▸ Task brief
All of the data that follows should be retyped exactly, please, except the pictures.

▸ Records for the task
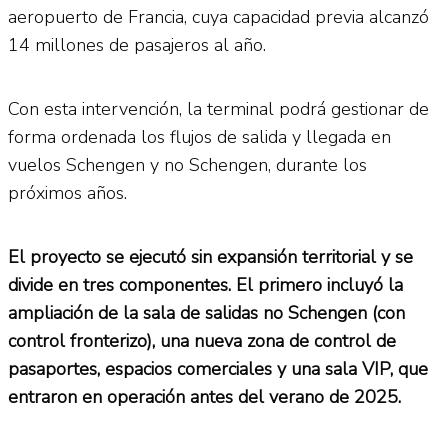
aeropuerto de Francia, cuya capacidad previa alcanzó
14 millones de pasajeros al año.
Con esta intervención, la terminal podrá gestionar de
forma ordenada los flujos de salida y llegada en
vuelos Schengen y no Schengen, durante los
próximos años.
El proyecto se ejecutó sin expansión territorial y se
divide en tres componentes. El primero incluyó la
ampliación de la sala de salidas no Schengen (con
control fronterizo), una nueva zona de control de
pasaportes, espacios comerciales y una sala VIP, que
entraron en operación antes del verano de 2025.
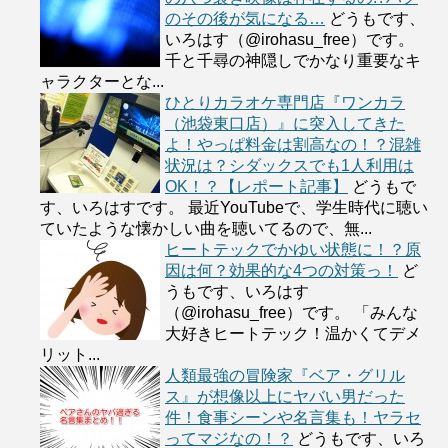
のその後が気になる…
どうもです、
いろはす（@irohasu_free）です。
千と千尋の神隠しでかなり重要なキ
ャラクターとな...
ひとりカラオケ専門店『ワンカラ
（池袋東口店）』に突入してきた
よ！やっぱ料金は割高なの！？混雑
状況は？シダックスでも1人利用は
OK！？【レポート記事】
どうもで
す、いろはすです。 最近YouTubeで、学生時代に聴い
ていたような懐かしい曲を聴いてるので、無...
ヒートテックでかゆい状態に！？原
因は何？効果的な4つの対策っ！
ど
うもです、いろはす
（@irohasu_free）です。 「みんな
大好きヒートテック！温かくてデメ
リット...
人類最強の冒険家『ベア・グリル
ス』が想像以上にヤバい男だった
件！食事シーンや名言集も！ヤラセ
ってマジなの！？
どうもです、いろ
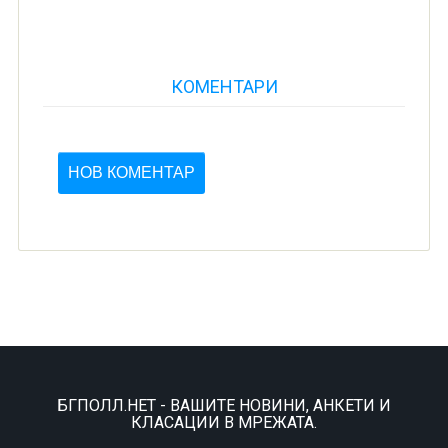
КОМЕНТАРИ
НОВ КОМЕНТАР
БГПОЛЛ.НЕТ - ВАШИТЕ НОВИНИ, АНКЕТИ И
КЛАСАЦИИ В МРЕЖАТА.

▸ Answer to this exercise
aeropuerto de Francia, cuya capacidad previa alcanzó
14 millones de pasajeros al año.
Con esta intervención, la terminal podrá gestionar de
forma ordenada los flujos de salida y llegada en
vuelos Schengen y no Schengen, durante los
próximos años.
El proyecto se ejecutó sin expansión territorial y se
divide en tres componentes. El primero incluyó la
ampliación de la sala de salidas no Schengen (con
control fronterizo), una nueva zona de control de
pasaportes, espacios comerciales y una sala VIP, que
entraron en operación antes del verano de 2025.
のその後が気になる…
どうもです、
いろはす（@irohasu_free）です。
千と千尋の神隠しでかなり重要なキ
ャラクターとな...
ひとりカラオケ専門店『ワンカラ
（池袋東口店）』に突入してきた
よ！やっぱ料金は割高なの！？混雑
状況は？シダックスでも1人利用は
OK！？【レポート記事】
どうもで
す、いろはすです。 最近YouTubeで、学生時代に聴い
ていたような懐かしい曲を聴いてるので、無...
ヒートテックでかゆい状態に！？原
因は何？効果的な4つの対策っ！
ど
うもです、いろはす
（@irohasu_free）です。 「みんな
大好きヒートテック！温かくてデメ
リット...
人類最強の冒険家『ベア・グリル
ス』が想像以上にヤバい男だった
件！食事シーンや名言集も！ヤラセ
ってマジなの！？
どうもです、いろ
КОМЕНТАРИ
НОВ КОМЕНТАР
БГПОЛЛ.НЕТ - ВАШИТЕ НОВИНИ, АНКЕТИ И
КЛАСАЦИИ В МРЕЖАТА.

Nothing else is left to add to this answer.